What the task asks
Once you find the line with "рассчитывать на бесплатную доставку." in the data below, transcribe exactly each line from there to the line with "anza e Thiago Machado", inclusive, and nothing else. Drop the pictures.

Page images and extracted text
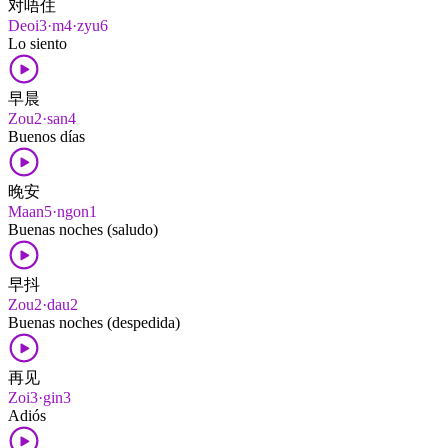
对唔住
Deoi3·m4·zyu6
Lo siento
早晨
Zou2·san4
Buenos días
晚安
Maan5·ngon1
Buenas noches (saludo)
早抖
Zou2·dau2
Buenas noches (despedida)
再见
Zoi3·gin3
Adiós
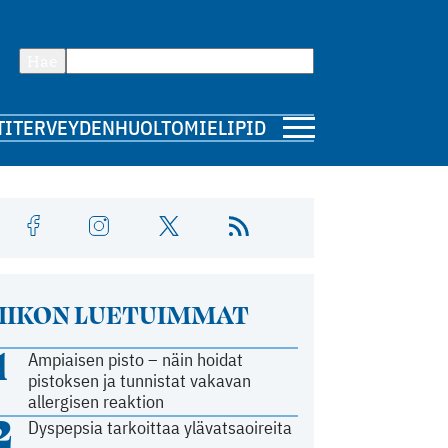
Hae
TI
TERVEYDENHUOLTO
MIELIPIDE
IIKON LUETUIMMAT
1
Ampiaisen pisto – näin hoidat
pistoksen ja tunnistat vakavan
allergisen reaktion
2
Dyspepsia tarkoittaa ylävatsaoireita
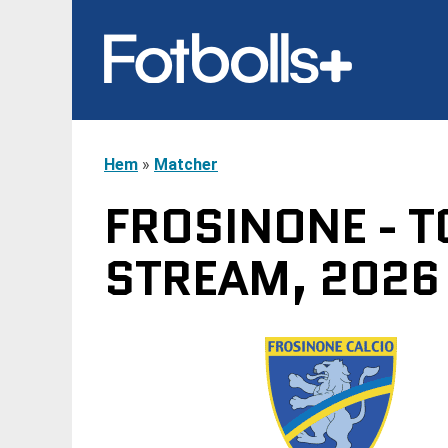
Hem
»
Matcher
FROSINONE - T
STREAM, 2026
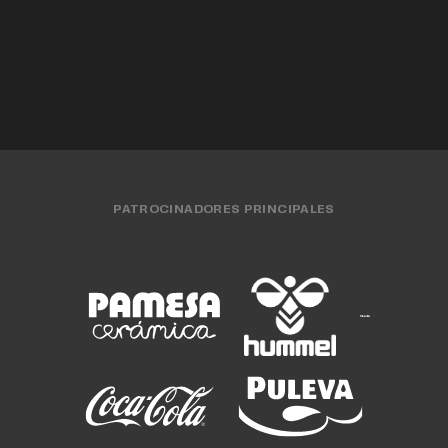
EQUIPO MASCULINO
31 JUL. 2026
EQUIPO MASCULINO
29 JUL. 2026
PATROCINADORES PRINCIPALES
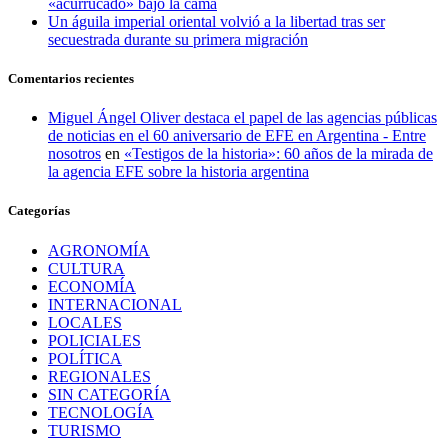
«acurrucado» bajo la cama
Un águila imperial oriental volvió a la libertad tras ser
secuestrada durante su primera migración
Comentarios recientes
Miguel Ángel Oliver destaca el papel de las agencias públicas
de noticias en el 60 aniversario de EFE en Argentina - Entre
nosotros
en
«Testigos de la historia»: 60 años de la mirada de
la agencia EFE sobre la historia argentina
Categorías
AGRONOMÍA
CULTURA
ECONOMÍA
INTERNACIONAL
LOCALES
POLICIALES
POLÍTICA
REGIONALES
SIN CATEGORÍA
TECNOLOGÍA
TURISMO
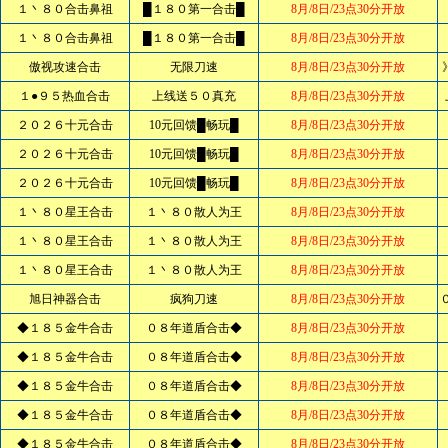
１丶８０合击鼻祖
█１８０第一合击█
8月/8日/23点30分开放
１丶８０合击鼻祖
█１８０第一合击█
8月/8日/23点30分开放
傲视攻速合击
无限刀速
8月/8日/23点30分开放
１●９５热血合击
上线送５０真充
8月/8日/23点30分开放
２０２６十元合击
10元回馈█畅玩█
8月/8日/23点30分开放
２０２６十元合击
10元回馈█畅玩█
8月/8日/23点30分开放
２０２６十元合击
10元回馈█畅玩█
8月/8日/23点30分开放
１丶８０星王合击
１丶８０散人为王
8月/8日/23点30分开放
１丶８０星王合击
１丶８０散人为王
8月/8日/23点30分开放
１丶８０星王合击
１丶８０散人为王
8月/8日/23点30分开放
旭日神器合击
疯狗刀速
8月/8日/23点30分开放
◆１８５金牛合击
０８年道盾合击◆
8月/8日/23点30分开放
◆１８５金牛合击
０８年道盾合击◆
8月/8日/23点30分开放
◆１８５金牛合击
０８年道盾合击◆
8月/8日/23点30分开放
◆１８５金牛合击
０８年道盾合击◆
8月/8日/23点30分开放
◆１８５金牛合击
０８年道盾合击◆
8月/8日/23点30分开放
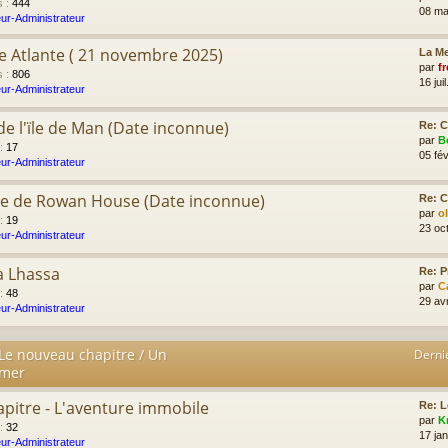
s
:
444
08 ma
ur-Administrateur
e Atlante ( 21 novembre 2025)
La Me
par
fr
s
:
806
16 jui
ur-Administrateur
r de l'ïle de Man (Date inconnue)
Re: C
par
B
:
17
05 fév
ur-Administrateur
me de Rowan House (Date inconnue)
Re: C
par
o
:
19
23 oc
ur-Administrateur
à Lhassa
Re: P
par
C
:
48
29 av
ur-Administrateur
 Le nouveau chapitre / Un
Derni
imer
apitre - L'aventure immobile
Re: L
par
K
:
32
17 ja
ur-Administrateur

...

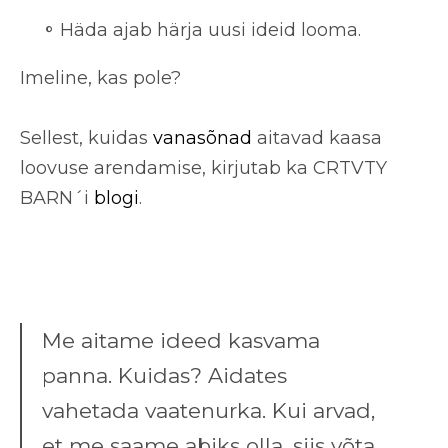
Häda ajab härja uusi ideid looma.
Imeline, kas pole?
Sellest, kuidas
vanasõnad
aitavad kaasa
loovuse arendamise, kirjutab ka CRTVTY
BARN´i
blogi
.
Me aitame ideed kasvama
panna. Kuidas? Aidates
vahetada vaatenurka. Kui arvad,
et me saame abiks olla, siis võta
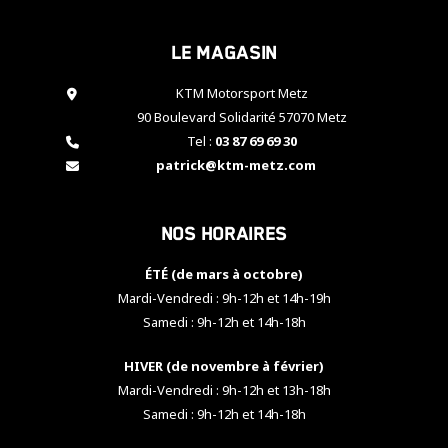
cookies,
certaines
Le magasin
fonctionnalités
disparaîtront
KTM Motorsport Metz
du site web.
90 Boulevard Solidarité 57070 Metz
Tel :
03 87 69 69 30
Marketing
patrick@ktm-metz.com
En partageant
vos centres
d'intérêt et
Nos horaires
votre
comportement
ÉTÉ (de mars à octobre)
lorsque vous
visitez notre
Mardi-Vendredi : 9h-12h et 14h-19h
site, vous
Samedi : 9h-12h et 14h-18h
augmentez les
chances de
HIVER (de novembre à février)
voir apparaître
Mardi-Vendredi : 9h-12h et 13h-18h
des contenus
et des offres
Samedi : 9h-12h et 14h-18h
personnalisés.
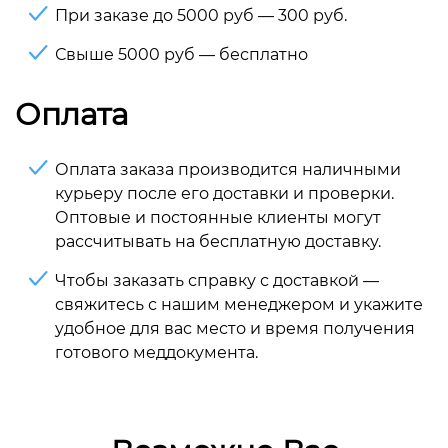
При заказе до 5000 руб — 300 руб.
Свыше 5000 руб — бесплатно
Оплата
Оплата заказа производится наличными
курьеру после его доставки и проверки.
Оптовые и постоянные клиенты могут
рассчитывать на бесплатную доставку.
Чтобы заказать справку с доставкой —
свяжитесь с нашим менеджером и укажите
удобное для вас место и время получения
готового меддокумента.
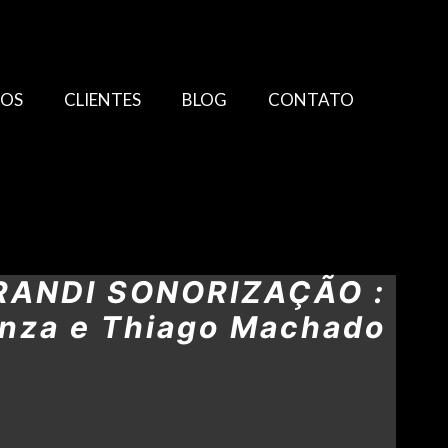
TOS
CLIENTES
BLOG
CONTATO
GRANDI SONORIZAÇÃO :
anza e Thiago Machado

--

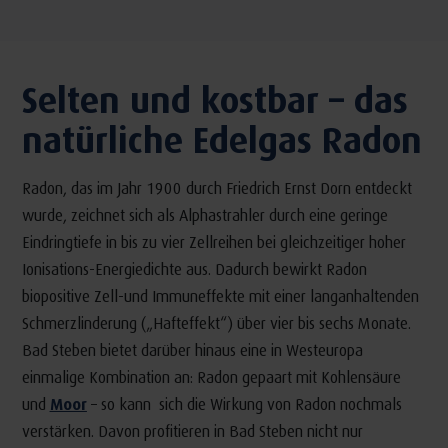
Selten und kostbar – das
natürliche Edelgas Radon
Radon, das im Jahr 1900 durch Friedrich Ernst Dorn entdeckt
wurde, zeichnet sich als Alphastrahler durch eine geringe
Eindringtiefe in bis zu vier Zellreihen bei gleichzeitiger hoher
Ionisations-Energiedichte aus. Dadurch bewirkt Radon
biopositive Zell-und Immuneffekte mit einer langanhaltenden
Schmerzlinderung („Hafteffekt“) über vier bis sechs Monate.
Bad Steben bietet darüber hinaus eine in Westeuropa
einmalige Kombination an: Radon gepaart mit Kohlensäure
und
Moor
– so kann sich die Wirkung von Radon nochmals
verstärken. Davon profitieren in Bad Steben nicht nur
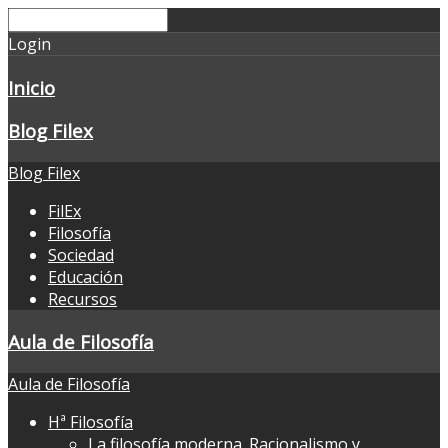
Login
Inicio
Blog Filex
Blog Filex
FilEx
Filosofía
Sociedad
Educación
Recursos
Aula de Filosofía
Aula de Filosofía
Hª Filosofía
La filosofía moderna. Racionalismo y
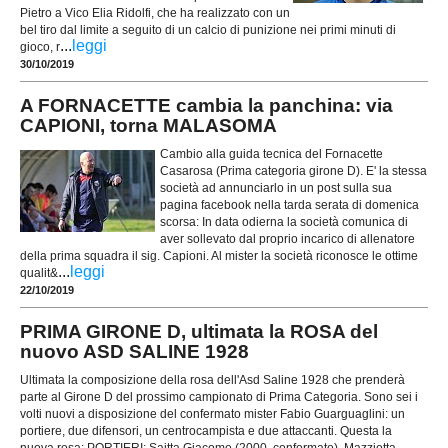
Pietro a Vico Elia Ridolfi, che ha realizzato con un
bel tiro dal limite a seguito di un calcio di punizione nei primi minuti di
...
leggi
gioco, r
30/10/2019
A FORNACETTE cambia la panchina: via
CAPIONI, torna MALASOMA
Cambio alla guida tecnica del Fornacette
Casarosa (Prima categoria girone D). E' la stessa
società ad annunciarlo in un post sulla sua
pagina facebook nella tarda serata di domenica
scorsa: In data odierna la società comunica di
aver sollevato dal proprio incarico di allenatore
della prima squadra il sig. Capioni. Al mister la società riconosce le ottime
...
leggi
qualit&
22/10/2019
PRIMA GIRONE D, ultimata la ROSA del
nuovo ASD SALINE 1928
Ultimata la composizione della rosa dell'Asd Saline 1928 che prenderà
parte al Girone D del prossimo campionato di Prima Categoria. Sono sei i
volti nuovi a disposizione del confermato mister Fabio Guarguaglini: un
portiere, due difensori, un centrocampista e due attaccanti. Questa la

Solution for this task
рассчитывать на бесплатную доставку.
Чтобы заказать справку с доставкой —
свяжитесь с нашим менеджером и укажите
удобное для вас место и время получения
готового меддокумента.
TOS
CLIENTES
BLOG
CONTATO
GRANDI SONORIZAÇÃO :
anza e Thiago Machado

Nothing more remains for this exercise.